Borrowers who are behind on their mortgage payment, or soon expect to be, and who wish to obtain a loan modification from their lender, may choose to negotiate on their own behalf. There are several reasons borrowers would to do their own negotiation. They are:
- Problems with finding a reputable loan modification company. While there are companies and law firms that will make a good faith effort to represent a consumer at a fair price, there are many that simply charge high fees in return for very little in the way of services.
- Cost. With many modification companies charging upwards of $3,000 to even start the process of negotiating with a lender, this is often out of the question. Consumers should be wary of firms that charge hefty fees in advance of obtaining any kind of resolution; any upfront fees should be relatively modest.
- It’s doable. Many consumer advocates and public agencies discourage homeowners from contracting for loan modification services on the grounds its something most homeowners can handle themselves, once equipped with the right information. Many nonprofit agencies offer housing counselors who can get homeowners pointed in the right direction. An attorney can usually be hired on an as-needed basis to review documents and answer legal questions for less than the cost of hiring a negotiator.
What to have Ready for the Loan Modification Process
Nothing frustrates lenders, nor slows down the loan modification process, more than borrowers who are unprepared to provide lenders with what they need in terms of paperwork from the borrower.
Lenders quickly become impatient if they have to work through four or five phone calls with a borrower who has been asked repeatedly to provide specific information needed to proceed with their loan modification. Being unprepared may suggest to the lender that the borrower is either less serious about completing a loan modification than they originally let on, or that they are hiding something.

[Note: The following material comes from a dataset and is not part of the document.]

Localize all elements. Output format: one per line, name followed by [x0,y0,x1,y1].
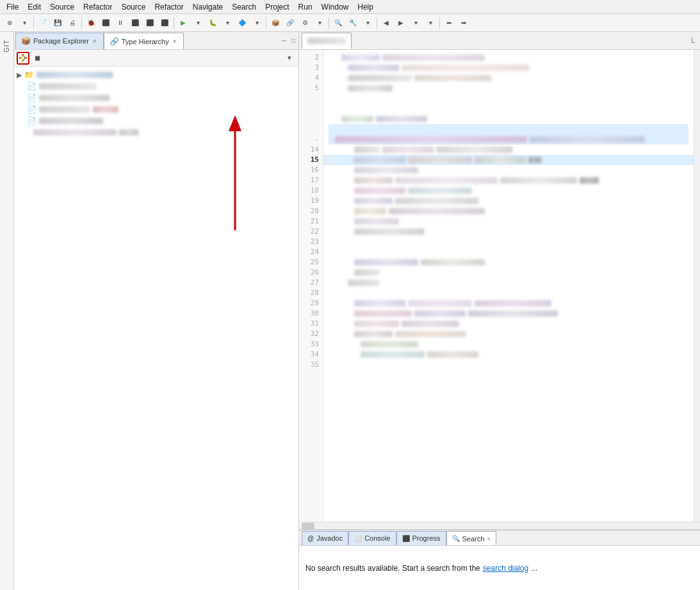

Responding quickly to the requests of their lender both shows the lender that the borrower is motivated to make the loan work.
At the minimum, borrowers should have the following information available when they meet with the lender for the first time:
- A hardship letter, stating how they got into their current financial position, and an explanation as to why the borrower will be able to continue making payments if they receive the loan modification.
- The terms of some modifications last only months or years, and the lender wants to know the plan of the borrower for the foreseeable future, rather than for the short-term.
- Income and expense documentation. Borrowers who are unable to accurately show the lender how much income they take in, as well as spend, each month will appear as unmotivated and be taken less seriously than someone who has this information.
- What would the borrower like to see happen? Is the borrower looking for a short-term modification to get them through the upcoming months until they start working again? Will the borrower be receiving either child support or alimony in the near future, as the result of a divorce, to add to their income? Does the borrower expect any other changes in their financial situation that, combined with a lower mortgage, will make their finances manageable once again? The lender needs to know all of this.
Many lenders have loan modification kits, which have all of the information that a borrower needs in working with them in the course of a loan modification. If borrowers are able to get this kit, which may be available online, before they approach the lender in an attempt to modify their loan, they will know exactly what the lender is looking for.
Ask for Loan Modification Help
Borrowers who want to talk to their lender about a loan modification, but are unable, or hesitant in using a loan modification service should seek the help of someone who knows how the process works, or a qualified counselor, preferably someone who works specifically with mortgages.
Many general counseling services, mainly non-profits, work with borrowers on their unsecured debt, such as credit cards, and their purpose is to map out a plan for the long term. If the borrower is able to manage their other debt though, such as credit cards, but their mortgage payment is about to be outside of their means, they need someone specifically that knows mortgages.